Der Barock setzt das Interesse der Renaissance für die klassische Antike fort, gibt ihm aber eine neue Wendung. Hatte die Renaissance noch ein Jahrhundert gebraucht, um sich in ganz Europa durchzusetzen, so breitete sich der barocke Stil binnen weniger Dekaden aus.
Die Region Flandern und Niederlande verstärkte ihren Einfluß auf die Kunst durch Rubens, Rembrandt, van Dijck, Buytewech, Hals, Vermeer und viele andere. Für Kostümforscher ist im 17. Jh. nirgendwo anders so viel zu holen wie dort. Der Grund ist wahrscheinlich die andere soziale und wirtschaftliche Struktur: Die Region war durch Fernhandel reich geworden; dazu kam der calvinistische Glaube, daß Gottes Segen sich in Form finanziellen Erfolges ausdrücke. So stand an der Spitze der Gesellschaft nicht der Adel, sondern Händler und andere reiche Bürger, die stolz darauf waren, ihr Geld selbst verdient zu haben. Sie waren es, die die Kunst finanzierten, und sie waren nicht an antiken Göttinnen und Helden interessiert, sondern am wahren Leben, wie es sich für Geschäftsleute gehört, die mit beiden Beinen im Leben stehen.

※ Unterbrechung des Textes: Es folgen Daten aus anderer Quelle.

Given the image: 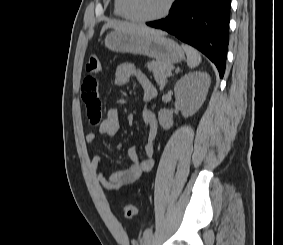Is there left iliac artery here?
Wrapping results in <instances>:
<instances>
[{
	"label": "left iliac artery",
	"mask_w": 283,
	"mask_h": 245,
	"mask_svg": "<svg viewBox=\"0 0 283 245\" xmlns=\"http://www.w3.org/2000/svg\"><path fill=\"white\" fill-rule=\"evenodd\" d=\"M152 232H153L152 228H147L143 233V238L145 239L149 237L152 234Z\"/></svg>",
	"instance_id": "44dca946"
}]
</instances>
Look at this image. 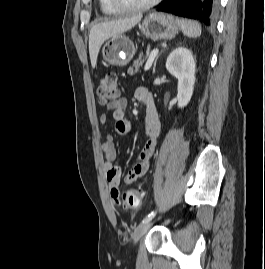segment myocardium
Returning a JSON list of instances; mask_svg holds the SVG:
<instances>
[{"label":"myocardium","instance_id":"obj_1","mask_svg":"<svg viewBox=\"0 0 265 269\" xmlns=\"http://www.w3.org/2000/svg\"><path fill=\"white\" fill-rule=\"evenodd\" d=\"M112 5L120 12H138L144 11L154 7L161 0H149L143 4L139 5H126L122 3L120 0H110Z\"/></svg>","mask_w":265,"mask_h":269}]
</instances>
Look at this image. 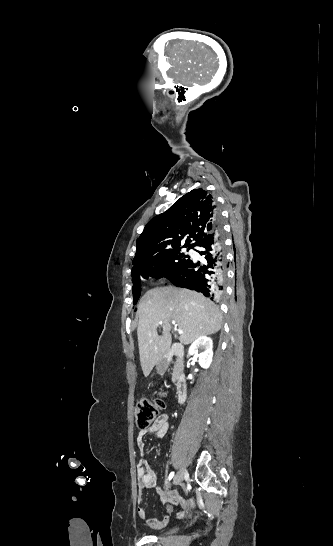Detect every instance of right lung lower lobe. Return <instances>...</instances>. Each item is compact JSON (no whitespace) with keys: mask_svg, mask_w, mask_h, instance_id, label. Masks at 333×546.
I'll return each mask as SVG.
<instances>
[{"mask_svg":"<svg viewBox=\"0 0 333 546\" xmlns=\"http://www.w3.org/2000/svg\"><path fill=\"white\" fill-rule=\"evenodd\" d=\"M194 246L203 248L197 252L204 255V263L189 259L168 279L175 286L195 290L211 300L218 298L226 279V253L220 227L216 225Z\"/></svg>","mask_w":333,"mask_h":546,"instance_id":"98d812e1","label":"right lung lower lobe"}]
</instances>
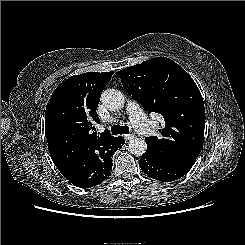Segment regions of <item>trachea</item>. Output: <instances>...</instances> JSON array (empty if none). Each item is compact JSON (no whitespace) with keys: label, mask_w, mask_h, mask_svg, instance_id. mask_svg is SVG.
Wrapping results in <instances>:
<instances>
[{"label":"trachea","mask_w":245,"mask_h":245,"mask_svg":"<svg viewBox=\"0 0 245 245\" xmlns=\"http://www.w3.org/2000/svg\"><path fill=\"white\" fill-rule=\"evenodd\" d=\"M111 132L113 135L128 134L129 133V127L128 126H121V125H113L111 127Z\"/></svg>","instance_id":"1"}]
</instances>
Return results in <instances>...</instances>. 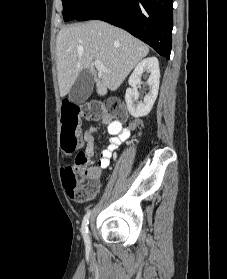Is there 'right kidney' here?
Instances as JSON below:
<instances>
[{"label": "right kidney", "mask_w": 227, "mask_h": 279, "mask_svg": "<svg viewBox=\"0 0 227 279\" xmlns=\"http://www.w3.org/2000/svg\"><path fill=\"white\" fill-rule=\"evenodd\" d=\"M144 72L149 73V78L146 81L149 92L144 97L143 102H138L137 85L141 82V76ZM159 79V62L156 57L145 58L137 64L128 81L131 88H128L125 94L128 111L133 117H143L150 113L158 95Z\"/></svg>", "instance_id": "obj_1"}]
</instances>
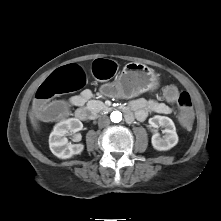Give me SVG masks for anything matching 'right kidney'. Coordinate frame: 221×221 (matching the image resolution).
Returning <instances> with one entry per match:
<instances>
[{
    "instance_id": "1",
    "label": "right kidney",
    "mask_w": 221,
    "mask_h": 221,
    "mask_svg": "<svg viewBox=\"0 0 221 221\" xmlns=\"http://www.w3.org/2000/svg\"><path fill=\"white\" fill-rule=\"evenodd\" d=\"M82 128L83 124L77 118H70L57 123L49 136L51 152L61 159L71 158L74 155L80 154L84 149V145L80 143L71 144L65 136L68 133L75 134L82 130Z\"/></svg>"
}]
</instances>
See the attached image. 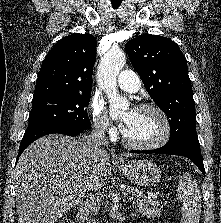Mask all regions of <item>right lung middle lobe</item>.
I'll use <instances>...</instances> for the list:
<instances>
[{"label": "right lung middle lobe", "mask_w": 221, "mask_h": 223, "mask_svg": "<svg viewBox=\"0 0 221 223\" xmlns=\"http://www.w3.org/2000/svg\"><path fill=\"white\" fill-rule=\"evenodd\" d=\"M90 94L55 95L32 101L29 125L32 131L50 125H65L73 128L89 129L87 109Z\"/></svg>", "instance_id": "right-lung-middle-lobe-1"}]
</instances>
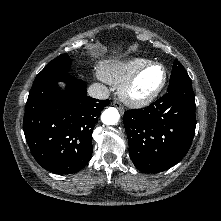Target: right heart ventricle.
I'll use <instances>...</instances> for the list:
<instances>
[{"label": "right heart ventricle", "instance_id": "1", "mask_svg": "<svg viewBox=\"0 0 221 221\" xmlns=\"http://www.w3.org/2000/svg\"><path fill=\"white\" fill-rule=\"evenodd\" d=\"M151 62L143 57H133L127 60H105L100 66V77L109 84L122 85L131 75Z\"/></svg>", "mask_w": 221, "mask_h": 221}]
</instances>
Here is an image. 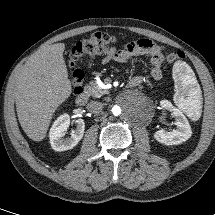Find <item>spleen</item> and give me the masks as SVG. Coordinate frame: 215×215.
Here are the masks:
<instances>
[{
    "label": "spleen",
    "instance_id": "3e777b00",
    "mask_svg": "<svg viewBox=\"0 0 215 215\" xmlns=\"http://www.w3.org/2000/svg\"><path fill=\"white\" fill-rule=\"evenodd\" d=\"M173 71L175 79V103L186 113L199 110L201 108V90L195 77L189 74L190 70L182 61L175 62Z\"/></svg>",
    "mask_w": 215,
    "mask_h": 215
}]
</instances>
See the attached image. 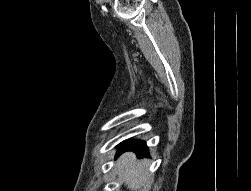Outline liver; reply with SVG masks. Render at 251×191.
Returning <instances> with one entry per match:
<instances>
[{"mask_svg":"<svg viewBox=\"0 0 251 191\" xmlns=\"http://www.w3.org/2000/svg\"><path fill=\"white\" fill-rule=\"evenodd\" d=\"M115 167L120 179L132 191L149 183L148 163L146 159H142V161L136 159L133 151H126L120 155Z\"/></svg>","mask_w":251,"mask_h":191,"instance_id":"6515ba94","label":"liver"}]
</instances>
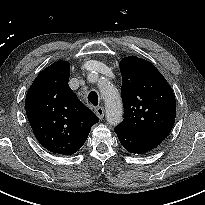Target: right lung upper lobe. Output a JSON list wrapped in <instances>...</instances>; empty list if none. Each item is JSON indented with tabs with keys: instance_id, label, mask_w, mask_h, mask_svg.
<instances>
[{
	"instance_id": "1",
	"label": "right lung upper lobe",
	"mask_w": 205,
	"mask_h": 205,
	"mask_svg": "<svg viewBox=\"0 0 205 205\" xmlns=\"http://www.w3.org/2000/svg\"><path fill=\"white\" fill-rule=\"evenodd\" d=\"M69 75L68 62H55L39 73L26 95V114L35 137L60 155L76 153L99 121L70 89Z\"/></svg>"
}]
</instances>
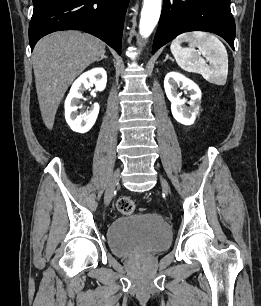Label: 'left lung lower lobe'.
Listing matches in <instances>:
<instances>
[{
	"mask_svg": "<svg viewBox=\"0 0 261 306\" xmlns=\"http://www.w3.org/2000/svg\"><path fill=\"white\" fill-rule=\"evenodd\" d=\"M189 31L215 33L234 49L235 21L230 0H164L152 53Z\"/></svg>",
	"mask_w": 261,
	"mask_h": 306,
	"instance_id": "left-lung-lower-lobe-1",
	"label": "left lung lower lobe"
}]
</instances>
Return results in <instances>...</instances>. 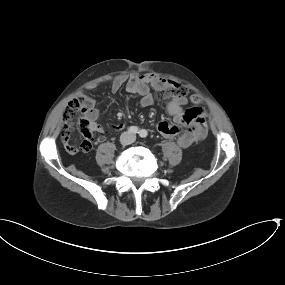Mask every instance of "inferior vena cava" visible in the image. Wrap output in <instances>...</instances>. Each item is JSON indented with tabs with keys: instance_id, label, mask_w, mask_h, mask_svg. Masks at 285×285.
Segmentation results:
<instances>
[{
	"instance_id": "obj_1",
	"label": "inferior vena cava",
	"mask_w": 285,
	"mask_h": 285,
	"mask_svg": "<svg viewBox=\"0 0 285 285\" xmlns=\"http://www.w3.org/2000/svg\"><path fill=\"white\" fill-rule=\"evenodd\" d=\"M128 136L130 137V139L125 142L126 144H130V143H132L135 140V136L134 135L128 134Z\"/></svg>"
}]
</instances>
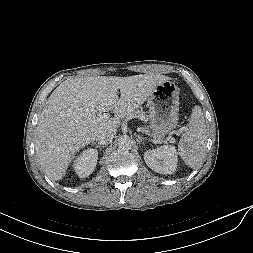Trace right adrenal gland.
I'll return each mask as SVG.
<instances>
[{"instance_id": "2a0ac1e0", "label": "right adrenal gland", "mask_w": 253, "mask_h": 253, "mask_svg": "<svg viewBox=\"0 0 253 253\" xmlns=\"http://www.w3.org/2000/svg\"><path fill=\"white\" fill-rule=\"evenodd\" d=\"M92 144H95V146L97 147V148H99V149H101V148H104L105 146H102V145H100V144H96L95 142H92Z\"/></svg>"}]
</instances>
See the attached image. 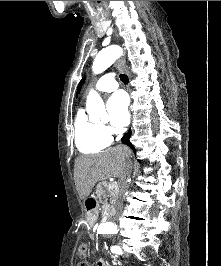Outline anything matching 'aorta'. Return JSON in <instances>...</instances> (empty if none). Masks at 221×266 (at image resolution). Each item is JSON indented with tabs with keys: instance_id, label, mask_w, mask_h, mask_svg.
<instances>
[{
	"instance_id": "762f6f07",
	"label": "aorta",
	"mask_w": 221,
	"mask_h": 266,
	"mask_svg": "<svg viewBox=\"0 0 221 266\" xmlns=\"http://www.w3.org/2000/svg\"><path fill=\"white\" fill-rule=\"evenodd\" d=\"M122 54L119 46L112 45L102 49L95 57L92 70L95 74H99L110 67ZM86 108L91 120H98L100 117H106L105 106L99 94L93 90L89 92L86 101ZM98 230L104 233L115 232L112 223H103L98 226Z\"/></svg>"
}]
</instances>
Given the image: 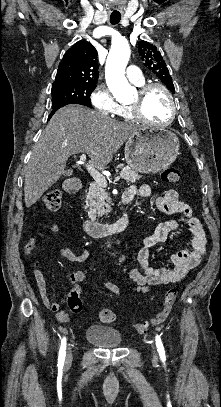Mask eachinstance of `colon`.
Listing matches in <instances>:
<instances>
[{
  "instance_id": "1",
  "label": "colon",
  "mask_w": 221,
  "mask_h": 407,
  "mask_svg": "<svg viewBox=\"0 0 221 407\" xmlns=\"http://www.w3.org/2000/svg\"><path fill=\"white\" fill-rule=\"evenodd\" d=\"M161 179L167 184H176L181 179V171L177 166H169L163 170ZM62 192L60 190H49L45 193L44 203L51 211H58L61 206ZM72 299L69 301L68 306L72 312L79 313L82 311V301L80 299L78 289L72 288ZM177 298V290L169 288L166 290L163 300L162 309L150 320L149 322H139L135 325V330L138 334H145L149 331L150 326L164 322L171 313L172 307ZM99 318L102 322L111 323L115 320L116 315L113 310L102 309L99 311Z\"/></svg>"
}]
</instances>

In der flämisch-niederländischen Kunst stehen daher Familienbildnisse sowie Szenen häuslicher und ländlicher Arbeit im Vordergrund. Außerhalb dieser besonders "ernsthaften" Kultur ist der Barock aber auch eine Epoche, die sich an spielerischer Heiterkeit erfreut (die "Heitere Gesellschaft" ist ein immer wiederkehrendes Thema), was sich in der Architektur an den Ornamenten zeigt, in der Mode an vielfältigen Garnituren.
Im Konstrast dazu begegnet man auch immer wieder dem Memento Mori, Totentänzen und anderen Mahnungen an Sterblichkeit und Vergänglichkeit. Vielleicht muß das so sein, daß Lebensfreude ein Gegengewicht gesetzt bekommt. Oder war, anders gewendet, die Angst vor dem Tod zuerst da, und all die Heiterkeit ein Ausdruck von "Genießen wir das Leben, denn morgen könnten wir schon tot sein"? Haben die Schrecken des Dreißigjährigen Krieges solch ein Lebensgefühl hervorgerufen oder nur verstärkt? Immerhin hatten die betroffenen Gebiete ein Drittel, manche sogar zwei Drittel ihrer Bevölkerung an marodierende Soldaten, Krankheiten und Hunger verloren.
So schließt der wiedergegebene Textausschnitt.